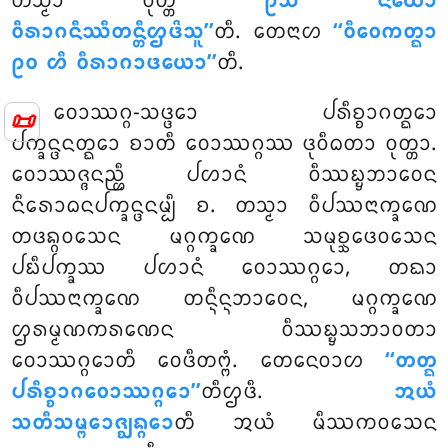
ᨲᩈ᩠ᨾᩣ ᩅᩩᨲ᩠ᨲᩴ
‘‘ᩑᩈ ᨶᨿᩮᩣ
ᩅᩥᩁᩣᨣᨶᩥᩔᩥᨲᨶ᩠ᨲᩥᩌᨴᩦᩈᩪ’’
ᨲᩥ. ᨲᩮᨶᩣᩉ
‘‘ᩅᩥᩅᩮᨠᨲ᩠ᨳᩣ
ᩑᩅ ᩉᩥ ᩅᩥᩁᩣᨣᩣᨴᨿᩮᩣ’’
ᨲᩥ.
ᩅᩮᩣᩔᨣ᩠ᨣ-ᩈᨴ᩠ᨴᩮᩣ ᨸᩁᩥᨧ᩠ᨧᩣᨣᨲ᩠ᨳᩮᩣ
📜
ᨸᨠ᩠ᨡᨶ᩠ᨴᨶᨲ᩠ᨳᩮᩣ ᨧᩣᨲᩥ ᩅᩮᩣᩔᨣ᩠ᨣᩔ ᨴᩩᩅᩥᨵᨲᩣ ᩅᩩᨲ᩠ᨲᩣ.
ᩅᩮᩣᩔᨩ᩠ᨩᨶᨬ᩠ᩉᩥ ᨸᩉᩣᨶᩴ ᩅᩥᩔᨭ᩠ᨮᨽᩣᩅᩮᨶ
ᨶᩥᩁᩮᩣᨵᨶᨸᨠ᩠ᨡᨶ᩠ᨴᨶᨾ᩠ᨸᩥ ᨧ
. ᨲᩈ᩠ᨾᩣ ᩅᩥᨸᩔᨶᩣᨠ᩠ᨡᨱᩮ
ᨲᨴᨦ᩠ᨣᩅᩈᩮᨶ ᨾᨣ᩠ᨣᨠ᩠ᨡᨱᩮ ᩈᨾᩩᨧ᩠ᨨᩮᨴᩅᩈᩮᨶ
ᨸᨭᩥᨸᨠ᩠ᨡᩔ ᨸᩉᩣᨶᩴ ᩅᩮᩣᩔᨣ᩠ᨣᩮᩣ, ᨲᨳᩣ
ᩅᩥᨸᩔᨶᩣᨠ᩠ᨡᨱᩮ ᨲᨶ᩠ᨶᩥᨶ᩠ᨶᨽᩣᩅᩮᨶ, ᨾᨣ᩠ᨣᨠ᩠ᨡᨱᩮ
ᩌᩁᨾ᩠ᨾᨱᨠᩁᨱᩮᨶ ᩅᩥᩔᨭ᩠ᨮᩈᨽᩣᩅᨲᩣ
ᩅᩮᩣᩔᨣ᩠ᨣᩮᩣᨲᩥ ᩅᩮᨴᩥᨲᨻ᩠ᨻᩴ. ᨲᩮᨶᩮᩅᩣᩉ
‘‘ᨲᨲ᩠ᨳ
ᨸᩁᩥᨧ᩠ᨧᩣᨣᩅᩮᩣᩔᨣ᩠ᨣᩮᩣ’’
ᨲᩥᩌᨴᩥ.
ᩋᨿᩴ
ᩈᨲᩥᩈᨾ᩠ᨻᩮᩣᨩ᩠ᨫᨦ᩠ᨣᩮᩣ
ᨲᩥ ᩋᨿᩴ ᨾᩥᩔᨠᩅᩈᩮᨶ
----------------------------------------
- [Problem to work on]
Each line of the material is to be output exactly. Images are not part of the expected output.

- [Your solution]
ᨲᩈ᩠ᨾᩣ ᩅᩩᨲ᩠ᨲᩴ
‘‘ᩑᩈ ᨶᨿᩮᩣ
ᩅᩥᩁᩣᨣᨶᩥᩔᩥᨲᨶ᩠ᨲᩥᩌᨴᩦᩈᩪ’’
ᨲᩥ. ᨲᩮᨶᩣᩉ
‘‘ᩅᩥᩅᩮᨠᨲ᩠ᨳᩣ
ᩑᩅ ᩉᩥ ᩅᩥᩁᩣᨣᩣᨴᨿᩮᩣ’’
ᨲᩥ.
ᩅᩮᩣᩔᨣ᩠ᨣ-ᩈᨴ᩠ᨴᩮᩣ ᨸᩁᩥᨧ᩠ᨧᩣᨣᨲ᩠ᨳᩮᩣ
📜
ᨸᨠ᩠ᨡᨶ᩠ᨴᨶᨲ᩠ᨳᩮᩣ ᨧᩣᨲᩥ ᩅᩮᩣᩔᨣ᩠ᨣᩔ ᨴᩩᩅᩥᨵᨲᩣ ᩅᩩᨲ᩠ᨲᩣ.
ᩅᩮᩣᩔᨩ᩠ᨩᨶᨬ᩠ᩉᩥ ᨸᩉᩣᨶᩴ ᩅᩥᩔᨭ᩠ᨮᨽᩣᩅᩮᨶ
ᨶᩥᩁᩮᩣᨵᨶᨸᨠ᩠ᨡᨶ᩠ᨴᨶᨾ᩠ᨸᩥ ᨧ
. ᨲᩈ᩠ᨾᩣ ᩅᩥᨸᩔᨶᩣᨠ᩠ᨡᨱᩮ
ᨲᨴᨦ᩠ᨣᩅᩈᩮᨶ ᨾᨣ᩠ᨣᨠ᩠ᨡᨱᩮ ᩈᨾᩩᨧ᩠ᨨᩮᨴᩅᩈᩮᨶ
ᨸᨭᩥᨸᨠ᩠ᨡᩔ ᨸᩉᩣᨶᩴ ᩅᩮᩣᩔᨣ᩠ᨣᩮᩣ, ᨲᨳᩣ
ᩅᩥᨸᩔᨶᩣᨠ᩠ᨡᨱᩮ ᨲᨶ᩠ᨶᩥᨶ᩠ᨶᨽᩣᩅᩮᨶ, ᨾᨣ᩠ᨣᨠ᩠ᨡᨱᩮ
ᩌᩁᨾ᩠ᨾᨱᨠᩁᨱᩮᨶ ᩅᩥᩔᨭ᩠ᨮᩈᨽᩣᩅᨲᩣ
ᩅᩮᩣᩔᨣ᩠ᨣᩮᩣᨲᩥ ᩅᩮᨴᩥᨲᨻ᩠ᨻᩴ. ᨲᩮᨶᩮᩅᩣᩉ
‘‘ᨲᨲ᩠ᨳ
ᨸᩁᩥᨧ᩠ᨧᩣᨣᩅᩮᩣᩔᨣ᩠ᨣᩮᩣ’’
ᨲᩥᩌᨴᩥ.
ᩋᨿᩴ
ᩈᨲᩥᩈᨾ᩠ᨻᩮᩣᨩ᩠ᨫᨦ᩠ᨣᩮᩣ
ᨲᩥ ᩋᨿᩴ ᨾᩥᩔᨠᩅᩈᩮᨶ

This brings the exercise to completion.